Tributes were paid throughout the soccer world, with David Beckham and Prince William among those paying their respects to the World Cup winner, while pictures of the former Manchester United great adorned the front pages of England’s national newspapers.
“A little bit of England has died,” said The Sunday Times of the man who played a starring role in England’s 1966 World Cup win.
Charlton died peacefully in the early hours of Saturday surrounded by his family, according to a statement from his family, per the English Football Association.
“Sir Bobby was a hero to millions, not just in Manchester, or the United Kingdom, but wherever football is played around the world,” Manchester United said in the statement on Saturday, adding that he would be remembered as a “giant of the game.”
Manchester United has said a book of condolence will be available to sign at the club’s stadium, Old Trafford, this week while there is also an online version.
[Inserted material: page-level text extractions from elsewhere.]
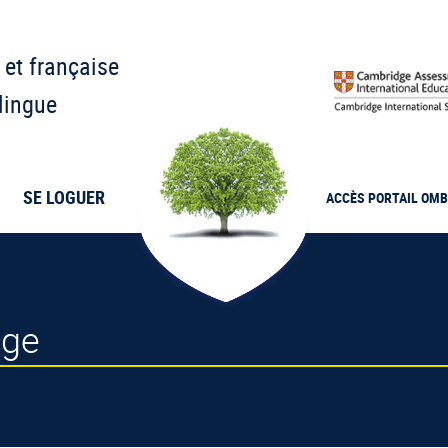
 et française
lingue
SE LOGUER
ACCÈS PORTAIL
OMB
age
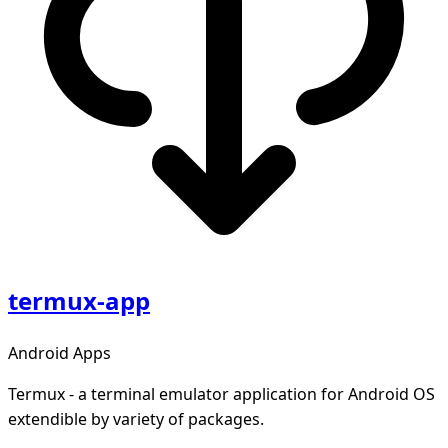
termux-app
Android Apps
Termux - a terminal emulator application for Android OS
extendible by variety of packages.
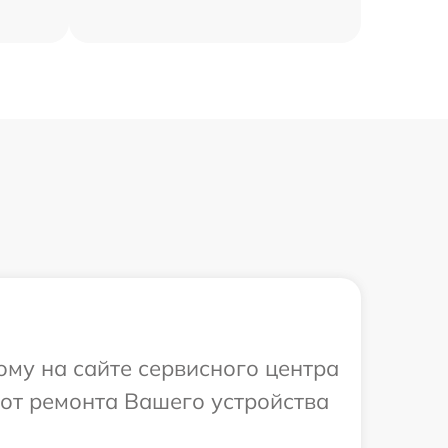
ому на сайте сервисного центра
от ремонта Вашего устройства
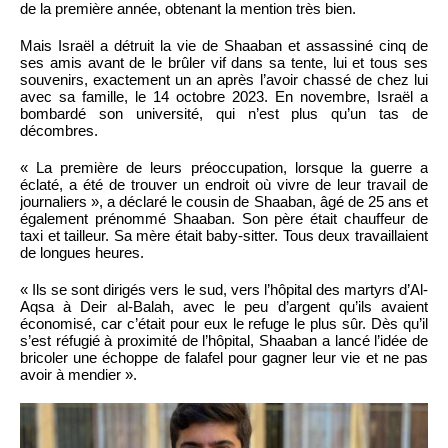
de la première année, obtenant la mention très bien.
Mais Israël a détruit la vie de Shaaban et assassiné cinq de
ses amis avant de le brûler vif dans sa tente, lui et tous ses
souvenirs, exactement un an après l’avoir chassé de chez lui
avec sa famille, le 14 octobre 2023. En novembre, Israël a
bombardé son université, qui n’est plus qu’un tas de
décombres.
« La première de leurs préoccupation, lorsque la guerre a
éclaté, a été de trouver un endroit où vivre de leur travail de
journaliers », a déclaré le cousin de Shaaban, âgé de 25 ans et
également prénommé Shaaban. Son père était chauffeur de
taxi et tailleur. Sa mère était baby-sitter. Tous deux travaillaient
de longues heures.
« Ils se sont dirigés vers le sud, vers l’hôpital des martyrs d’Al-
Aqsa à Deir al-Balah, avec le peu d’argent qu’ils avaient
économisé, car c’était pour eux le refuge le plus sûr. Dès qu’il
s’est réfugié à proximité de l’hôpital, Shaaban a lancé l’idée de
bricoler une échoppe de falafel pour gagner leur vie et ne pas
avoir à mendier ».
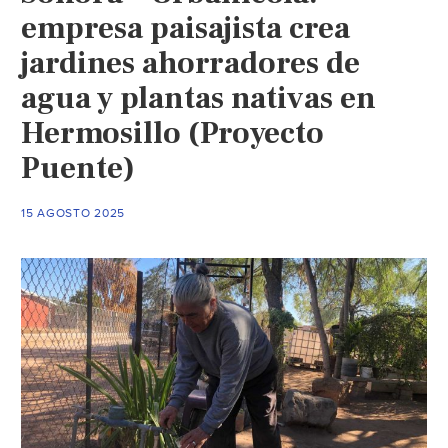
empresa paisajista crea
jardines ahorradores de
agua y plantas nativas en
Hermosillo (Proyecto
Puente)
15 AGOSTO 2025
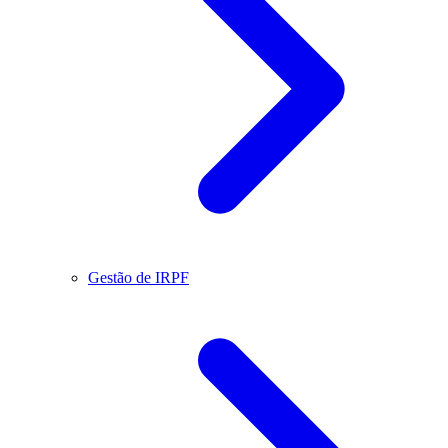
Gestão de IRPF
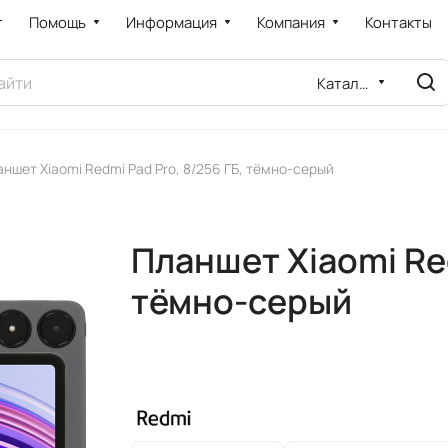
т
Помощь
Информация
Компания
Контакты
Каталог
ншет Xiaomi Redmi Pad Pro, 8/256 ГБ, тёмно-серый
Планшет Xiaomi Red
тёмно-серый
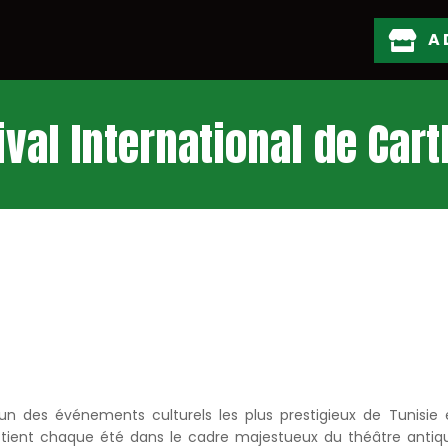
A 

ival International de Car
l’un des événements culturels les plus prestigieux de Tunisie
 tient chaque été dans le cadre majestueux du théâtre antiq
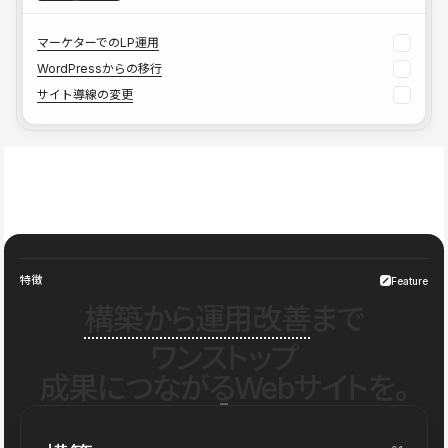
マーケターでのLP運用
WordPressからの移行
サイト導線の変更
特徴
Feature
構築から運用改善
まで
ワンストップ
成果につながるWebサイトを。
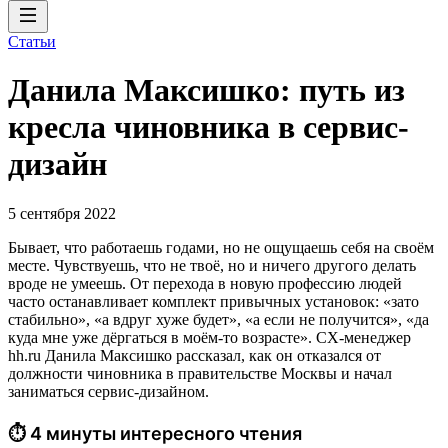
Статьи
Данила Максишко: путь из
кресла чиновника в сервис-
дизайн
5 сентября 2022
Бывает, что работаешь годами, но не ощущаешь себя на своём
месте. Чувствуешь, что не твоё, но и ничего другого делать
вроде не умеешь. От перехода в новую профессию людей
часто останавливает комплект привычных установок: «зато
стабильно», «а вдруг хуже будет», «а если не получится», «да
куда мне уже дёргаться в моём-то возрасте». CX-менеджер
hh.ru Данила Максишко рассказал, как он отказался от
должности чиновника в правительстве Москвы и начал
заниматься сервис-дизайном.
⏱ 4 минуты интересного чтения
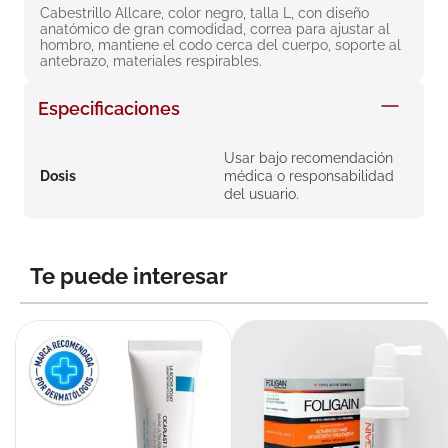
Cabestrillo Allcare, color negro, talla L, con diseño 
8
.
roche posay
anatómico de gran comodidad, correa para ajustar al 
hombro, mantiene el codo cerca del cuerpo, soporte al 
9
.
megacistin
antebrazo, materiales respirables.
10
.
pañales
Especificaciones
Usar bajo recomendación
Dosis
médica o responsabilidad
del usuario.
Te puede interesar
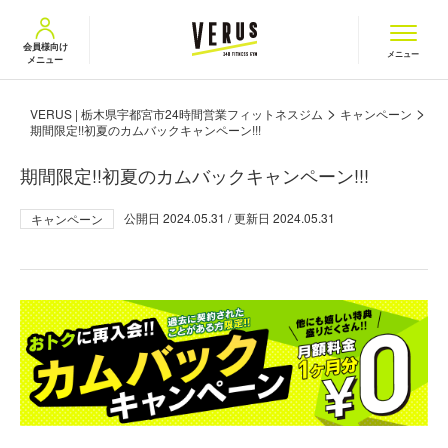
VERUS ヴェルス
会員様向け
メニュー
メニュー
>
>
VERUS | 栃木県宇都宮市24時間営業フィットネスジム
キャンペーン
期間限定!!初夏のカムバックキャンペーン!!!
期間限定!!初夏のカムバックキャンペーン!!!
公開日
2024.05.31
/ 更新日
2024.05.31
キャンペーン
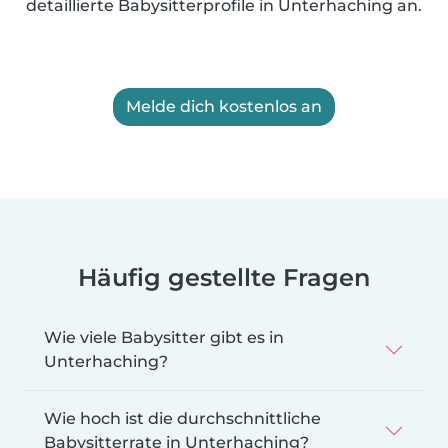
detaillierte Babysitterprofile in Unterhaching an.
Melde dich kostenlos an
Häufig gestellte Fragen
Wie viele Babysitter gibt es in
Unterhaching?
Wie hoch ist die durchschnittliche
Babysitterrate in Unterhaching?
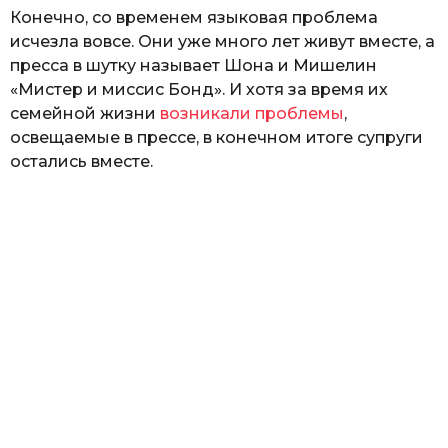
Конечно, со временем языковая проблема
исчезла вовсе. Они уже много лет живут вместе, а
пресса в шутку называет Шона и Мишелин
«Мистер и миссис Бонд». И хотя за время их
семейной жизни
возникали проблемы
,
освещаемые в прессе, в конечном итоге супруги
остались вместе.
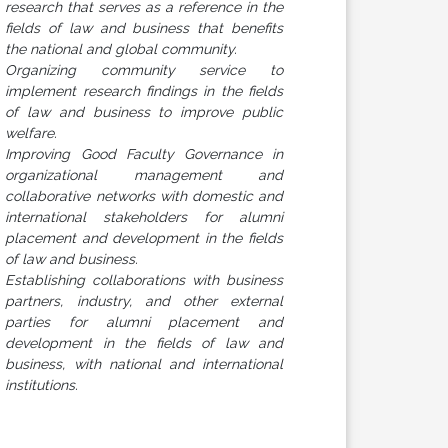
research that serves as a reference in the
fields of law and business that benefits
the national and global community.
Organizing community service to
implement research findings in the fields
of law and business to improve public
welfare.
Improving Good Faculty Governance in
organizational management and
collaborative networks with domestic and
international stakeholders for alumni
placement and development in the fields
of law and business.
Establishing collaborations with business
partners, industry, and other external
parties for alumni placement and
development in the fields of law and
business, with national and international
institutions.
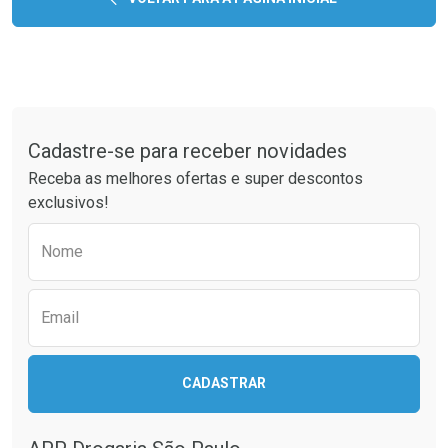
Tudo sobre a Drogaria São Paulo
Cadastre-se para receber novidades
Receba as melhores ofertas e super descontos
exclusivos!
Preencha o formulário abaixo para receber 
Nome
Email
CADASTRAR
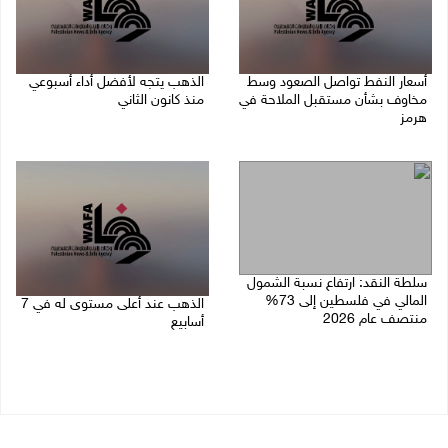
أسعار النفط تواصل الصعود وسط
الذهب يتجه لأفضل أداء أسبوعي
مخاوف بشأن مستقبل الملاحة في
منذ كانون الثاني
هرمز
07/08/2026 10:12 ص
07/08/2026 10:25 ص
سلطة النقد: ارتفاع نسبة الشمول
المالي في فلسطين إلى 73%
الذهب عند أعلى مستوى له في 7
منتصف عام 2026
أسابيع
06/08/2026 02:31 م
06/08/2026 09:41 ص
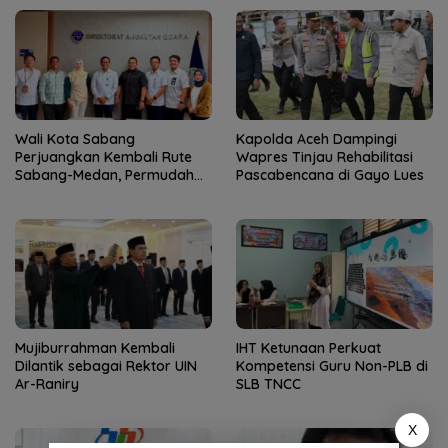
Jantung Jam’iyah
Wali Kota Sabang
Kapolda Aceh Dampingi
Perjuangkan Kembali Rute
Wapres Tinjau Rehabilitasi
Sabang-Medan, Permudah
Pascabencana di Gayo Lues
Akses Wisatawan ke Pulau
Weh
Mujiburrahman Kembali
IHT Ketunaan Perkuat
Dilantik sebagai Rektor UIN
Kompetensi Guru Non-PLB di
Ar-Raniry
SLB TNCC
X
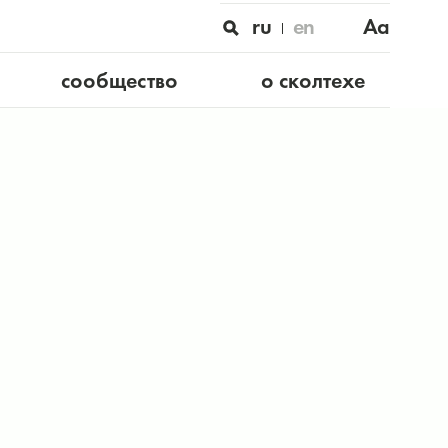
ru
en
Aa
сообщество
о сколтехе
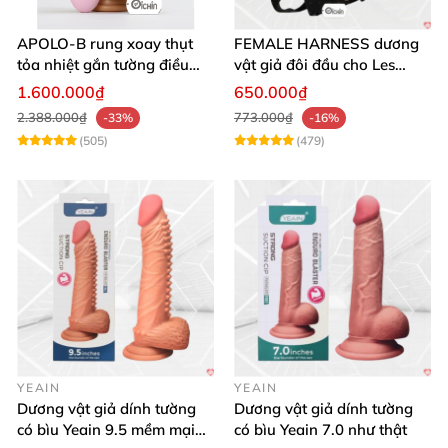
APOLO-B rung xoay thụt
FEMALE HARNESS dương
tỏa nhiệt gắn tường điều
vật giả đôi đầu cho Les
khiển từ xa đa chế độ
massage cực sướng
1.600.000₫
650.000₫
2.388.000₫
773.000₫
-33%
-16%
(505)
(479)
YEAIN
YEAIN
Dương vật giả dính tường
Dương vật giả dính tường
có bìu Yeain 9.5 mềm mại
có bìu Yeain 7.0 như thật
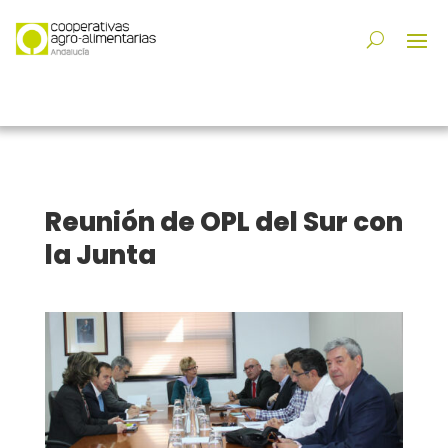
Reunión de OPL del Sur con
la Junta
Fans have also been placing flowers next to the sculpture outside the stadium, known as the “United Trinity,” which features Charlton, and fellow United greats George Best and Denis Law.
Beckham, one of the few England players with more international appearances to his name than Charlton, said he would be “forever grateful” to the man who advised United to keep an eye on the up-and-coming youngster after he had attended one of Charlton’s soccer camps.
“It all began with Sir Bobby. Sir Bobby was the reason I had the opportunity to play for Manchester United… I will be forever grateful to a man I was named after, someone I looked up to and was a hero to many around the world not just in Manchester and our country where he won the World Cup in 1966,” Beckham, whose second name is Robert, said on Instagram. Beckham’s father Ted was a United fan.
Charlton’s impact on soccer was a global one. He became synonymous with United, one of the biggest soccer clubs on the planet, and his legacy for club and country has become storied around the world.
He is not only regarded as one of England’s greatest sportsmen but as one of the finest soccer players of his era, alongside Pelé, Eusébio, Bobby Moore, Garrincha and Franz Beckenbauer. He won the Ballon d’Or in 1966 because of his excellence at that year’s World Cup.
Charlton made 758 appearances for United, scoring 249 goals over his 17 years at the club, and won three league titles, the FA Cup and the European Cup – now known as the Champions League.
On X, formerly known as Twitter, Prince William, who is president of the Football Association, said: “Sir Bobby Charlton. First Division Champion. European Champion. World Champion. Gentleman. Legend. A true great who will be remembered forever. Thank you Sir Bobby.”
Gianni Infantino, President of FIFA, posted on X: “We mourn the loss of one of England’s 1966 FIFA World Cup winning team and a football legend, whose impact on the game spanned generations.”
While playing for England, Charlton became a record breaker. Predominantly playing as an attacking midfielder, he became England’s most capped player with 106 appearances and the country’s record scorer with 49 goals – both feats which have since been broken.
One player who failed to surpass Charlton’s international goal tally was Gary Lineker. The former Barcelona striker finished his international career with 48 goals and shared his appreciation on X for a man he called “England’s greatest ever player.”
While his general impact on the game was extraordinary – he scored twice in the 1968 European Cup final against Benfica as he captained United to its first European title – the most memorable moment of Charlton’s career was the 1966 World Cup.
England won the 1966 World Cup final with a 4-2 win against West Germany at Wembley Stadium, where Geoff Hurst scored a hat trick. Following Saturday’s news, Hurst referred to his former teammate as “one of the greats.”
“We will never forget him & nor will all of football. A great colleague & friend, he will be sorely missed by all of the country beyond sport alone,” Hurst said.
The significance of Charlton’s passing was evident in Sunday’s newspapers in England, while tributes were also paid at Premier League matches.
The Sunday Mirror said that football would never forget Charlton, while The Observer refer to him as “England’s greatest footballer.” The Sun on Sunday’s headline referred to Charlton as “a hero to the whole world.”
Charlton’s brother Jack, who died in 2020, also played in the 1966 World Cup final in the 4-2 win against West Germany.